Mervin Savostianik is the industrial product manager, Americas at Bender Inc. He is an electrical engineer with more than 20 years of experience in power systems grounding and industrial ground-fault protection. He may be reached at email@example.com.
A 12-pulse input VFD is fed by a transformer with two secondary windings. An 18-pulse input VFD is fed by a transformer with three secondary windings. These configurations result in phase-shifted outputs, allowing for more pulses to be created. In theory, the increase in total pulses reduce the total harmonic distortion (THD) from input to output. In practice, however, some harmonics remain due to high-speed output switching.
To accurately monitor VFDs while online and offline, all input secondary transformers and the output filter to the motor must be monitored with an IMD. However, only one IMD may operate on a system at any given time. Multiple IMDs on the same system may see each other as a ground fault due to their connections to ground and their internal resistances.
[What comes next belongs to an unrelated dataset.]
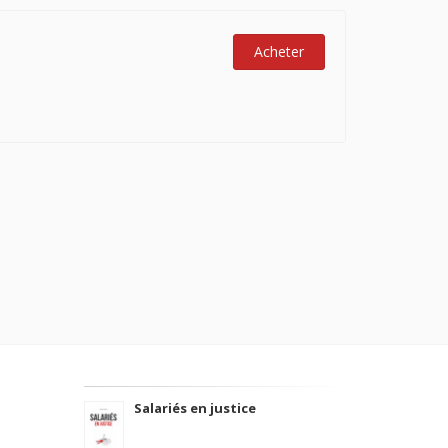
Acheter
Salariés en justice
The solution was found in one device that could handle all these challenges with the required functionality, reliability and affordability. One ground fault detector was chosen to monitor the entire system, including the transformer secondary windings, the VFD and the motor. The ground fault detector has the ability to detect AC and DC faults while remaining immune to harmonics, and has the ability to coordinate with other IMDs in the same circuit.
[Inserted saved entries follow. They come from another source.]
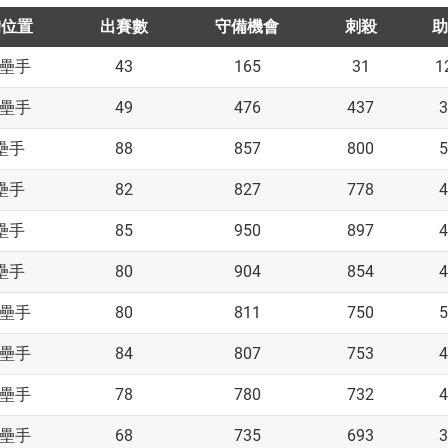
備位置
出賽數
守備機會
刺殺
助
43
165
31
1
壘手
49
476
437
3
壘手
88
857
800
5
壘手
82
827
778
4
壘手
85
950
897
4
壘手
80
904
854
4
壘手
80
811
750
5
壘手
84
807
753
4
壘手
78
780
732
4
壘手
68
735
693
3
壘手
One feature allows internal separation between IMDs in the monitored system. When the system is energized, only one IMD remains active to monitor the entire circuit while the others remain on standby.
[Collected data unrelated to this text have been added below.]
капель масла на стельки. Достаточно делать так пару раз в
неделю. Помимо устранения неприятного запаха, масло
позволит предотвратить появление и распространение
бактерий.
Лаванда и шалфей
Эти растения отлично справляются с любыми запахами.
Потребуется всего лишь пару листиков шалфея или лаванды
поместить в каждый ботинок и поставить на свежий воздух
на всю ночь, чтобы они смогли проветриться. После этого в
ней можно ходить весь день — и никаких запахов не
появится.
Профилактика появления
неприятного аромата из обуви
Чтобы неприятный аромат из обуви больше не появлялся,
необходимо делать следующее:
When the system is de-energized, three IMDs are required for the 12-pulse input (one for each transformer winding and one for the motor) and four IMDs are required for the 18-pulse input systems. The increase in IMDs is due to the presence of the diodes in the rectifier circuit, which do not allow for the flow of current when the system is offline.
Industrial communication and building automation networks are used more frequently in many industries, including wastewater treatment. Relay outputs and two-way fieldbus communication are available for connection to a programmable logic controller (PLC) or other controller.
Additionally, a built-in web server is available to read device values and configure settings in real-time. In this application, maintenance personnel use the web server to get the most up-to-date information on the status of their electrical systems.
The improved operational availability and economic efficiencies experienced at the prominent wastewater treatment facility is a significant demonstration of the versatility and functionality of deploying powerful ground fault monitoring technology in an ungrounded system.